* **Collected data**

+ + + + +

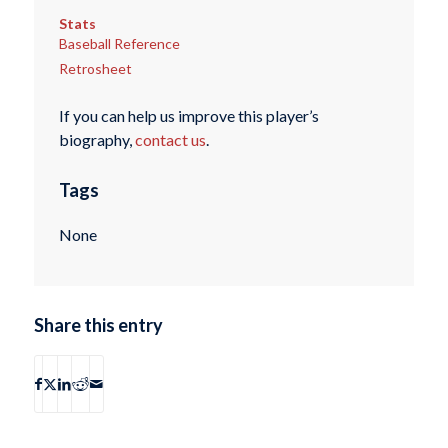
Stats
Baseball Reference
Retrosheet
If you can help us improve this player’s
biography,
contact us
.
Tags
None
Share this entry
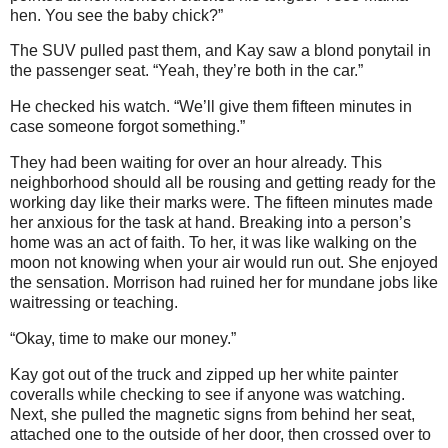
hen. You see the baby chick?”
The SUV pulled past them, and Kay saw a blond ponytail in
the passenger seat. “Yeah, they’re both in the car.”
He checked his watch. “We’ll give them fifteen minutes in
case someone forgot something.”
They had been waiting for over an hour already. This
neighborhood should all be rousing and getting ready for the
working day like their marks were. The fifteen minutes made
her anxious for the task at hand. Breaking into a person’s
home was an act of faith. To her, it was like walking on the
moon not knowing when your air would run out. She enjoyed
the sensation. Morrison had ruined her for mundane jobs like
waitressing or teaching.
“Okay, time to make our money.”
Kay got out of the truck and zipped up her white painter
coveralls while checking to see if anyone was watching.
Next, she pulled the magnetic signs from behind her seat,
attached one to the outside of her door, then crossed over to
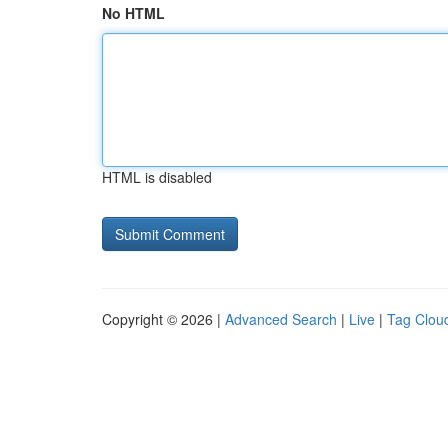
No HTML
HTML is disabled
Copyright © 2026 |
Advanced Search
|
Live
|
Tag Clou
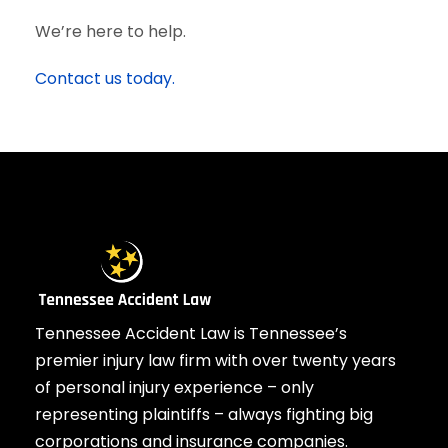
We’re here to help.
Contact us today.
Tennessee Accident Law is Tennessee’s
premier injury law firm with over twenty years
of personal injury experience – only
representing plaintiffs – always fighting big
corporations and insurance companies.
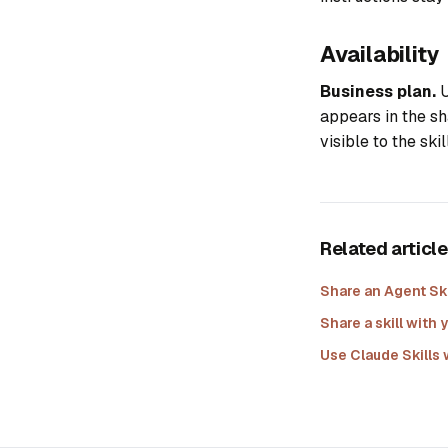
Availability
Business plan.
U
appears in the sh
visible to the ski
Related articl
Share an Agent Ski
Share a skill wit
Use Claude Skills 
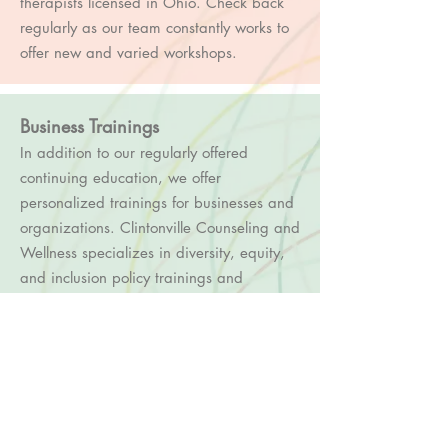
therapists licensed in Ohio. Check back
regularly as our team constantly works to
offer new and var
ied workshops.
Business Trainings
In addition to our regularly offered
continuing education, we offer
personalized trainings for businesses and
organizations. Clintonville Counseling and
Wellness specializes in diversity, equity,
and inclusion policy trainings and
programming with a particular focus on
LGBTQ+ issues. We are able to customize
one of our existing trainings, or create
something totally new for you. These
offerings can range from 1-6 hours
depending on your unique needs.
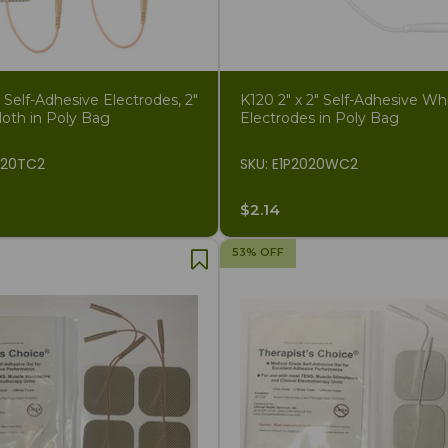
elf-Adhesive Electrodes, 2"
K120 2" x 2" Self-Adhesive Wh
loth in Poly Bag
Electrodes in Poly Bag
020TC2
SKU: E1P2020WC2
$2.14
53% OFF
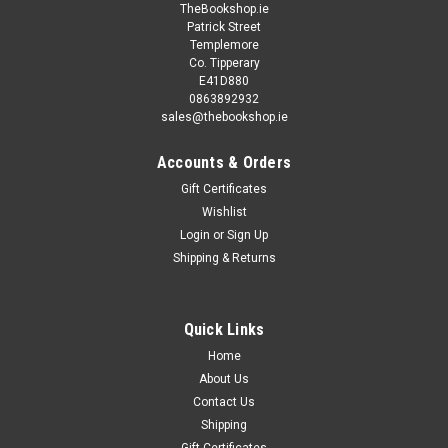
TheBookshop.ie
Patrick Street
Templemore
Co. Tipperary
E41D880
0863892932
sales@thebookshop.ie
Accounts & Orders
Gift Certificates
Wishlist
Login
or
Sign Up
Shipping & Returns
Quick Links
Home
About Us
Contact Us
Shipping
Gift Certificates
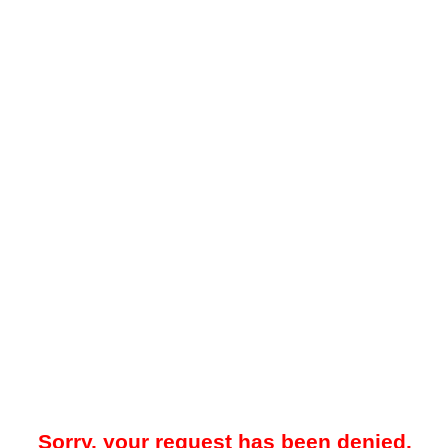
Sorry, your request has been denied.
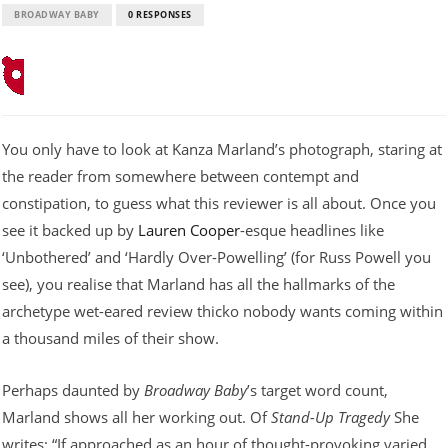
BROADWAY BABY
0 RESPONSES
You only have to look at Kanza Marland’s photograph, staring at
the reader from somewhere between contempt and
constipation, to guess what this reviewer is all about. Once you
see it backed up by
Lauren Cooper
-esque headlines like
‘Unbothered’ and ‘Hardly Over-Powelling’ (for Russ Powell you
see), you realise that Marland has all the hallmarks of the
archetype wet-eared review thicko nobody wants coming within
a thousand miles of their show.
Perhaps daunted by
Broadway Baby
’s target word count,
Marland shows all her working out. Of
Stand-Up Tragedy
She
writes: “If approached as an hour of thought-provoking varied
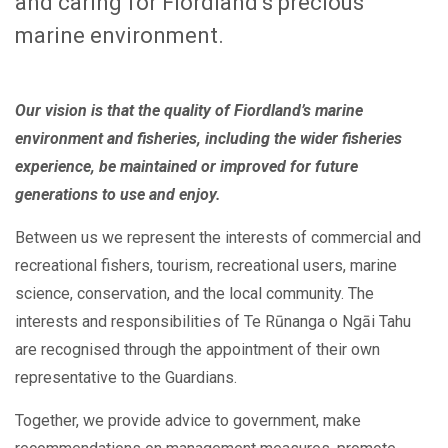
and caring for Fiordland’s precious
marine environment.
Our vision is that the quality of Fiordland’s marine
environment and fisheries, including the wider fisheries
experience, be maintained or improved for future
generations to use and enjoy.
Between us we represent the interests of commercial and
recreational fishers, tourism, recreational users, marine
science, conservation, and the local community. The
interests and responsibilities of Te Rūnanga o Ngāi Tahu
are recognised through the appointment of their own
representative to the Guardians.
Together, we provide advice to government, make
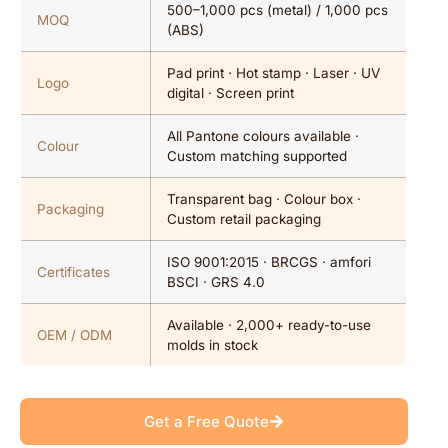
500–1,000 pcs (metal) / 1,000 pcs
MOQ
(ABS)
Pad print · Hot stamp · Laser · UV
Logo
digital · Screen print
All Pantone colours available ·
Colour
Custom matching supported
Transparent bag · Colour box ·
Packaging
Custom retail packaging
ISO 9001:2015 · BRCGS · amfori
Certificates
BSCI · GRS 4.0
Available · 2,000+ ready-to-use
OEM / ODM
molds in stock
Get a Free Quote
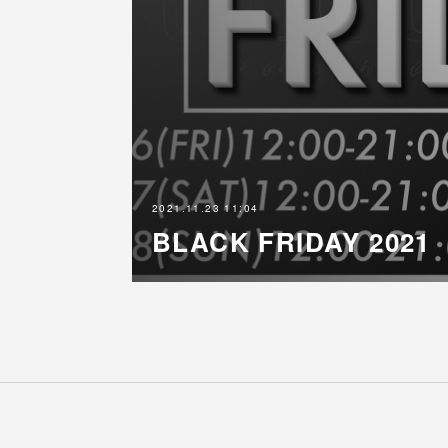
2021.11.23 11:04
BLACK FRIDAY 2021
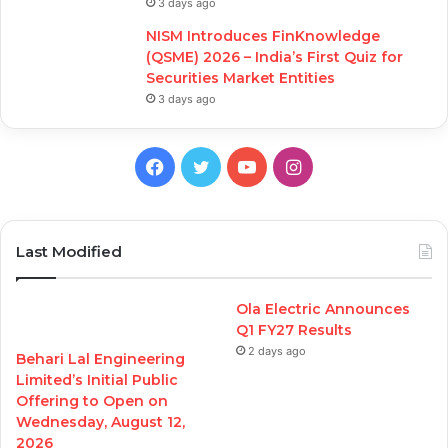
3 days ago
NISM Introduces FinKnowledge
(QSME) 2026 – India’s First Quiz for
Securities Market Entities
3 days ago
Facebook
Twitter
YouTube
Instagram
Last Modified
Ola Electric Announces
Q1 FY27 Results
2 days ago
Behari Lal Engineering
Limited’s Initial Public
Offering to Open on
Wednesday, August 12,
2026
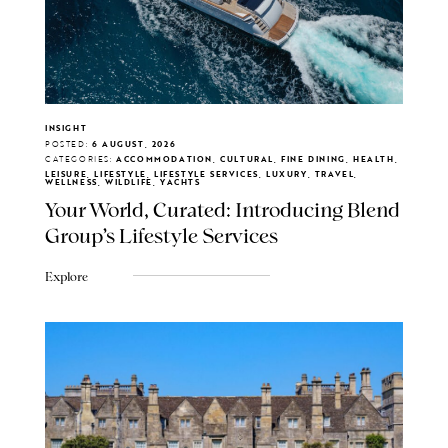
INSIGHT
POSTED:
6 AUGUST, 2026
CATEGORIES:
ACCOMMODATION, CULTURAL, FINE DINING, HEALTH,
LEISURE, LIFESTYLE, LIFESTYLE SERVICES, LUXURY, TRAVEL,
WELLNESS, WILDLIFE, YACHTS
Your World, Curated: Introducing Blend
Group's Lifestyle Services
Explore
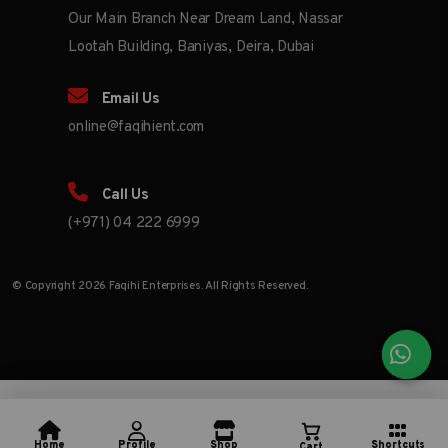
Our Main Branch Near Dream Land, Nassar
Lootah Building, Baniyas, Deira, Dubai
Email Us
online@faqihient.com
Call Us
(+971) 04 222 6999
© Copyright 2026 Faqihi Enterprises. All Rights Reserved.
Home
Profile
Shop
Shortcuts
Cart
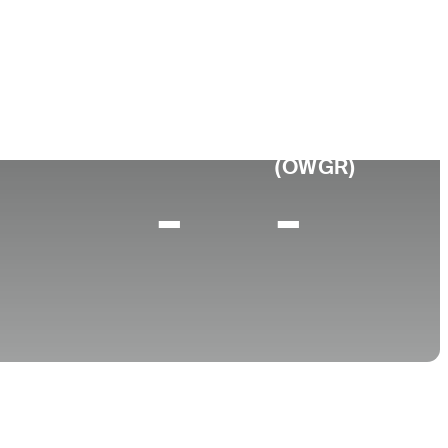
e
p 10 (2025)
World Rank
(OWGR)
-
-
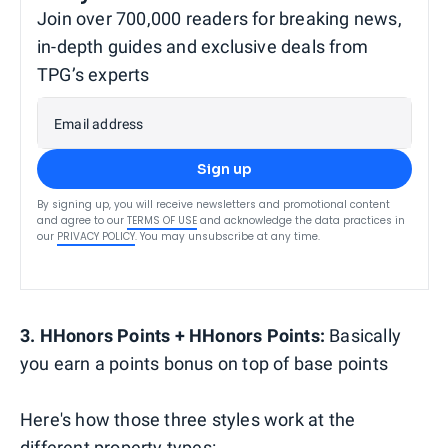
Join over 700,000 readers for breaking news,
in-depth guides and exclusive deals from
TPG’s experts
Email address
Sign up
By signing up, you will receive newsletters and promotional content
and agree to our
TERMS OF USE
and acknowledge the data practices in
our
PRIVACY POLICY
. You may unsubscribe at any time.
3. HHonors Points + HHonors Points:
Basically
you earn a points bonus on top of base points
Here's how those three styles work at the
different property types:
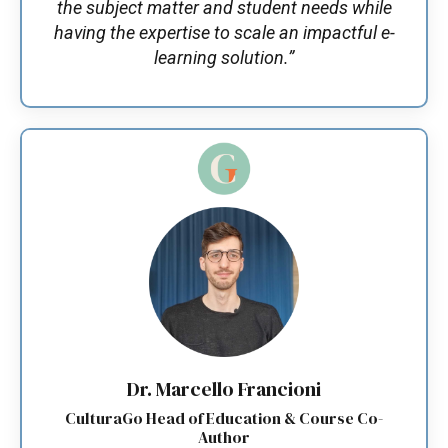
the subject matter and student needs while
having the expertise to scale an impactful e-
learning solution.”
Dr. Marcello Francioni
CulturaGo Head of Education & Course Co-
Author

+ + + + +

* **EXERCISE DETAILS**
Show me every line in the data above that includes "Fiordland".

* **WORKED SOLUTION**
and caring for Fiordland’s precious
Our vision is that the quality of Fiordland’s marine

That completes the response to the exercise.